Hackers compromise Subway UK's marketing system to deliver TrickBot malware

No evidence of guest accounts having compromised by hackers but sandwich firm advises anyone who may have downloaded malware to perform a thorough scan of their machine

The takeaway sandwich chain Subway UK acknowledged on Sunday that hackers have compromised one of its servers and used the system to send out phishing emails to customers over the weekend.

The company told the Bleeping Computer that this particular server was responsible for the firm ' s email marketing campaigns, but that no banking or credit card details were stored on it.

The initial investigation revealed no evidence of guest accounts been compromised by hackers, according to the company, although the attack led to "a phishing campaign that involved first name and email".

After the breach was identified, the sandwich chain initiated its crisis protocol and shut down the affected systems.

"The safety of our guests and their personal data is our overriding priority, and we apologise for any inconvenience this may have caused," it added.

The security breach was first reported by Bleeping Computer on Saturday, stating that a large number of Subway customers were getting phishing emails from chain's Subcard loyalty scheme about the processing of an alleged Subway order.

These emails used email subjects such as "Your order is being processed" and "We've received your order," and told users that the message had come from Subcard.

According to Bleeping Computer, the primary aim of this phishing campaign is to distribute the TrickBot malware.

The emails encouraged users to click on document links, which led them to hacked websites and downloaded a malicious Excel spreadsheet. The spreadsheet asked users to enable additional features on the document. If allowed, the malicious macros then installed the latest version of the TrickBot malware on the system.
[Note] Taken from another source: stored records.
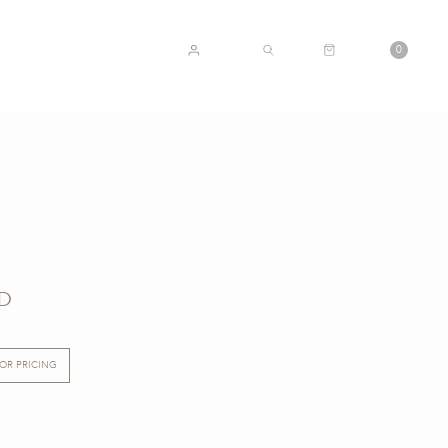
CART
0
ACCOUNT
SEARCH
D
FOR PRICING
TrickBot is a descendant of the Dyre malware. It was first noticed in 2016 when researchers observed it to be functioning as a banking Trojan that attempted to steal sensitive information from target organisations.

Over the past few years, TrickBot operators have shifted their attention to enterprise environments in efforts to generate maximum revenue from their activities.

The modular nature of TrickBot means it can be easily modified to perform various types of malicious activities, including stealing saved passwords in browsers, stealing cookies and OpenSSH keys, stealing Active Directory Services databases, and more. This is the main reason behind TrickBot becoming one of the most sophisticated and capable malware delivery mechanisms in the world.

Subway UK is now sending emails to all affected customers, stating that their first and last names were exposed as part of the attack.

People who received such emails and accidentally downloaded malicious document on the system are advised to perform a thorough scan of their system using antivirus software and remove any malicious programme found on the system.